# Why doesn't the resort have my reservation - I received my Prearrival confirmation?



## floridacrazy (Jun 21, 2014)

I'm booked for 3 weeks at Cypress Pointe Resort in July.  On 6/13/14 I received a Prearrival email confirmation for my upcoming 7/11 - 7/18 stay at their resort.  I called Cypress Pointe and they don't have the reservation in their system, but they have my reservation for the week of 7/18 - 7/25.

On 6/20 I received the Prearrival confirmation for the 7/18 week.  I called Cypress again and they have the 7/18 reservation. but nothing for 7/11.  I also have a reservation for the week of 7/25 - 8/1 and that isn't in their system either.

The person I spoke to at Cypress told me to just bring a copy of the email for the 7/11 reservation and I won't have a problem.  The email guarantees that I have a reservation for that week.  Is this true or do I have to worry that there won't be a room available?

I called Diamond International and they can't give me any info because I'm not the owner.  I rented from an owner and I don't want to bother him since he already confirmed with Diamond and Cypress that the reservations are confirmed.  I just don't understand how Cypress can send a Prearrival email confirmation and not have the reservation in their system.

Does this sort of thing happen often?  What should I do?  Should I contact the owner again?

Thanks for any advice.


----------



## DebBrown (Jun 21, 2014)

I'd contact the owner and have him/her figure this out.  I wouldn't be comfortable showing up with just the email in hand when the resort says they don't have my reservation.

Good luck!  Let us know how this is resolved.

Deb


----------



## JimmieJames (Jun 21, 2014)

As an owner with Wyndham, I had this happen for one of my renters once where they could not get confirmation for a reservation.  Again as an owner I want to know of any problems my renters might have - that is why I ask them to contact the resort to make sure that their reservation is in the system.  It gives them peace of mind and allows me to straighten out any problems before they arrive.  

I would certainly say to contact the owner also. 

Jim


----------



## floridacrazy (Jun 22, 2014)

*Thanks for the advice*

Hi everyone.  Thanks for the advice.  I just got in touch with the owner who I rented from.  He's great to work with.  This is my second year renting from him and I hope to continue.  

He is going to get in touch with Diamond tomorrow.  He says that the reservations are confirmed and that it has to be their system,  How can Diamond send 2 Prearrival Confirmations and Cypress only has one of them.

I will post again once I find out what is happening.  I really don't want to show up on 7/11 with a copy of the Prearrival Confirmation nd Cypress doesn't have it.

Thanks again for the advice.


----------



## pedro47 (Jun 22, 2014)

floridacrazy said:


> Hi everyone.  Thanks for the advice.  I just got in touch with the owner who I rented from.  He's great to work with.  This is my second year renting from him and I hope to continue.
> 
> He is going to get in touch with Diamond tomorrow.  He says that the reservations are confirmed and that it has to be their system,  How can Diamond send 2 Prearrival Confirmations and Cypress only has one of them.
> 
> ...



Do you have the missing reservation number?
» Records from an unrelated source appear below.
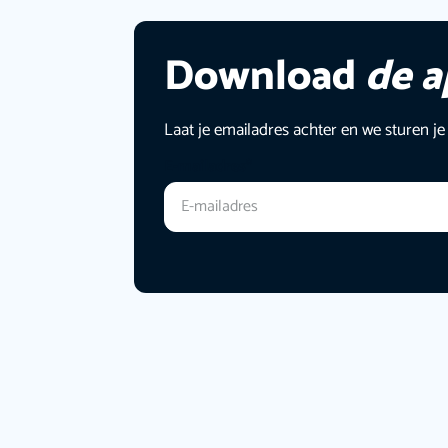
Download
de 
Laat je emailadres achter en we sturen je
E-mailadres
*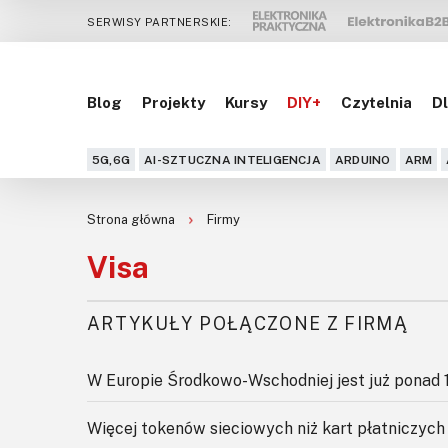
SERWISY PARTNERSKIE:
Blog
Projekty
Kursy
DIY+
Czytelnia
Dl
5G,6G
AI-SZTUCZNA INTELIGENCJA
ARDUINO
ARM
Strona główna
Firmy
Visa
ARTYKUŁY POŁĄCZONE Z FIRMĄ
W Europie Środkowo-Wschodniej jest już ponad 
Więcej tokenów sieciowych niż kart płatniczych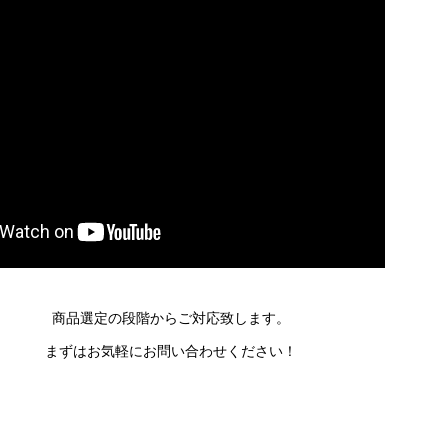
商品選定の段階からご対応致します。
まずはお気軽にお問い合わせください！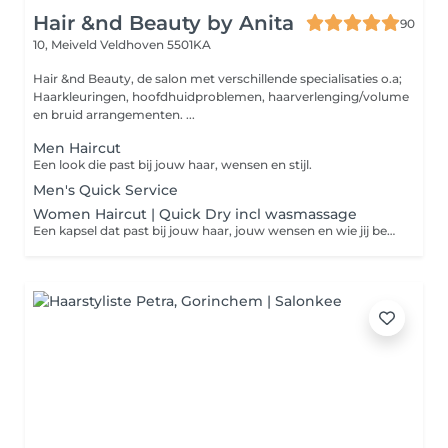
Hair &nd Beauty by Anita
90
10, Meiveld
Veldhoven 5501KA
Hair &nd Beauty, de salon met verschillende specialisaties o.a;
Haarkleuringen, hoofdhuidproblemen, haarverlenging/volume
en bruid arrangementen. ...
Men Haircut
Een look die past bij jouw haar, wensen en stijl.
Men's Quick Service
Women Haircut | Quick Dry incl wasmassage
Een kapsel dat past bij jouw haar, jouw wensen en wie jij bent. Het haar wordt na het knippen gedroogd.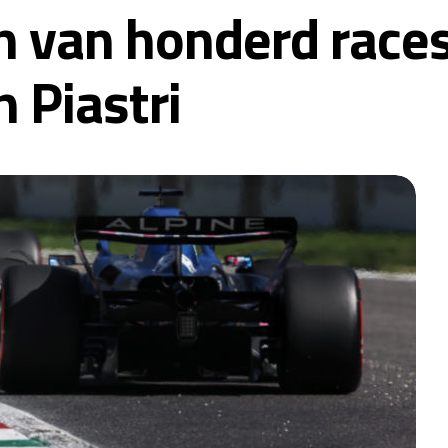
n van honderd races
 Piastri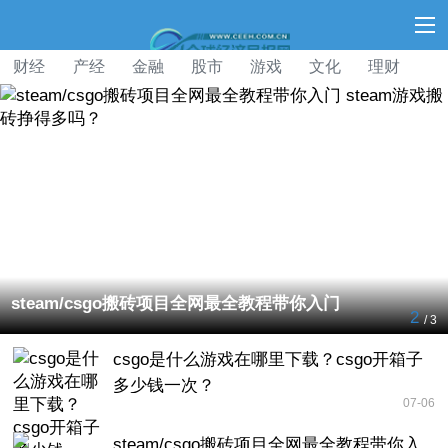
财经
产经
金融
股市
游戏
文化
理财
·
游戏
区域
人物
公共
旅游
收藏
美食
策略
csgo搬砖项目全网最全教程带你入门
CSGO搬砖
3
/ 3
csgo是什么游戏在哪里下载？csgo开箱子
多少钱一次？
07-06
steam/csgo搬砖项目全网最全教程带你入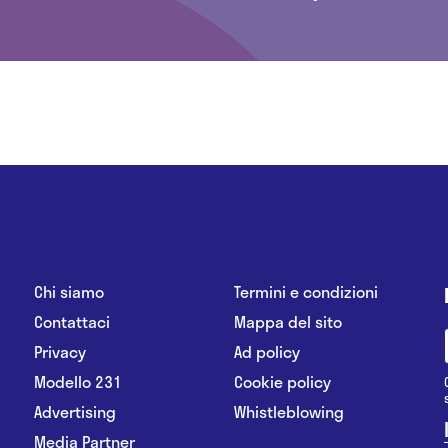
Chi siamo
Termini e condizioni
Contattaci
Mappa del sito
Privacy
Ad policy
Modello 231
Cookie policy
Advertising
Whistleblowing
Media Partner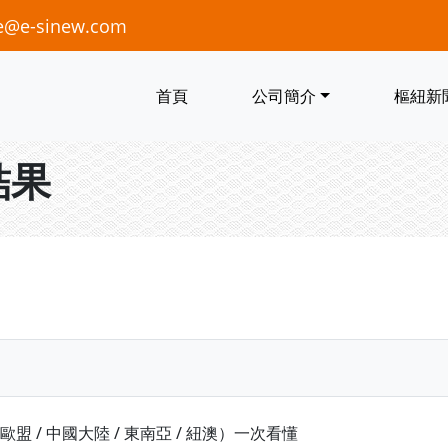
e@e-sinew.com
首頁
公司簡介
樞紐新
結果
盟 / 中國大陸 / 東南亞 / 紐澳）一次看懂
Second question are you booked at Cypress Pointe or Grande Villa at Cypress Pointe. They are located at the same location with different resort names and telephone numbers.


----------



## floridacrazy (Jun 22, 2014)

*Prearrival Confirmation has telephone of Cypress*

Since you mentioned Grande Villas I took a chance and called them.  I spoke to someone there and he was extremely helpful.  He checked all my reservation numbers and they are in the system.  He is able to check with Diamond International.  All my reservations are at Cypress Pointe Resort and he even said that he would fax them a copy of my missing reservation if I need him to.

I'm booked at Cypress Pointe not Grande Villas.  I called the phone # on the confirmation.  The reservation # is on the confirmation email.  I asked them if they could look it up that way and they said they couldn't.  The reservations are by name.
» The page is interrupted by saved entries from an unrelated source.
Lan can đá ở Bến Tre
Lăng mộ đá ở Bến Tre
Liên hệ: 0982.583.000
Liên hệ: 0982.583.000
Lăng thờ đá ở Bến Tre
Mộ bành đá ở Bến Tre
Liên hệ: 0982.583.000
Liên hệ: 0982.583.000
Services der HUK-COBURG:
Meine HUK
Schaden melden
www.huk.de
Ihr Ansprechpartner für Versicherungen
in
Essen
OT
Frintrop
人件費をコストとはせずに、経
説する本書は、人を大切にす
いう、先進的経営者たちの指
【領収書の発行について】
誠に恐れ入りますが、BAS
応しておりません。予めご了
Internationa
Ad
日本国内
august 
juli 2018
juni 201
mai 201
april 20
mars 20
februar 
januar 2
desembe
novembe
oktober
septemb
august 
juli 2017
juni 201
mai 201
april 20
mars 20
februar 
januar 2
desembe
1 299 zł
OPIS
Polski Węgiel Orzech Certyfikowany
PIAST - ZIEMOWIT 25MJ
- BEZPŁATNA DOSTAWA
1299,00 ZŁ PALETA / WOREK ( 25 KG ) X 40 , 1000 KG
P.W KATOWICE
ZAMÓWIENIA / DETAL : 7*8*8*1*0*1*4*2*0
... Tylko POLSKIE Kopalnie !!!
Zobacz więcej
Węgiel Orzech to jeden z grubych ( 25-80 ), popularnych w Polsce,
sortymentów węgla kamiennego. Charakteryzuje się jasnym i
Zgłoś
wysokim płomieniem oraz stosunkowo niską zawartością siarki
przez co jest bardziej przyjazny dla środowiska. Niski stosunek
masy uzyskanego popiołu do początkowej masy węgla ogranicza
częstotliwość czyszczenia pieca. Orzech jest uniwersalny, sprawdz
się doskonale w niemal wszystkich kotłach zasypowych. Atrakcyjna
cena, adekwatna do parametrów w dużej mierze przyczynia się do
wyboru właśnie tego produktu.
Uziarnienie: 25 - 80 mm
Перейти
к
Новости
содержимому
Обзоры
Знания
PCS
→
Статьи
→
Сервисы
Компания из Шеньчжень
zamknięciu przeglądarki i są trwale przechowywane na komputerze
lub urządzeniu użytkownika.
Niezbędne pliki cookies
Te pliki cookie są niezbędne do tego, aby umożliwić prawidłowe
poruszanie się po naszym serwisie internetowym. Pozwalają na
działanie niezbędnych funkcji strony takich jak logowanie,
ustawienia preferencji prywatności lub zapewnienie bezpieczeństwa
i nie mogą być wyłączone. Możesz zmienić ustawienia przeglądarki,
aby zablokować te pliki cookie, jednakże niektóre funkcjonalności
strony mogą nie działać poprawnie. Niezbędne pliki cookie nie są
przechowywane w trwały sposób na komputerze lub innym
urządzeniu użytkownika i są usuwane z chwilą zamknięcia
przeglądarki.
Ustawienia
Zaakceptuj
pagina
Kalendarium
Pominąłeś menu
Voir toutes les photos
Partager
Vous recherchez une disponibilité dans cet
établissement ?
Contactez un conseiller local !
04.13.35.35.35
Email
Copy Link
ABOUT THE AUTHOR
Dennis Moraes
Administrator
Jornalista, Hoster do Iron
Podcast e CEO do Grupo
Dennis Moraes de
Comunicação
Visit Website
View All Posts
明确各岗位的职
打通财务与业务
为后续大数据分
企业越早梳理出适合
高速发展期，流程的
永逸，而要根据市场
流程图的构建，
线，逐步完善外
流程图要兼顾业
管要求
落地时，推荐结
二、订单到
They do have my name in their system for my reservation for 7/18 to 7/25, but not for 7/11 to 7/18.

I have one other reservation which is for 7/25 to 8/1, but I haven't received the Prearrival Confirmation yet.

I also tried calling Diamond International, but they couldn't talk to me at all because I'm not the owner.  Even though I received the confirmations from Diamond they can't talk to me.

The owner who I rented from is going to call Diamond tomorrow.  He's great to work with.  I rented from him for my vacation at Bonnet Creek last summer.  Bonnet Creek had the reservations in their system a couple of days after he made them.

I guess Diamond does things differently.


----------



## pedro47 (Jun 22, 2014)

Great news asked the reservation clerk to faxed you a copy of all  your reservations.. This is a suggestion only. Cypress Pointe is a great family resort and is convenient to everything in Orlando.

You will only need page 1 of  each reservation. Page 1 will have your name or the owner name and the reservations numbers.

Good luck and enjoy your stay at the resort.  It is going to be hot and humid.


----------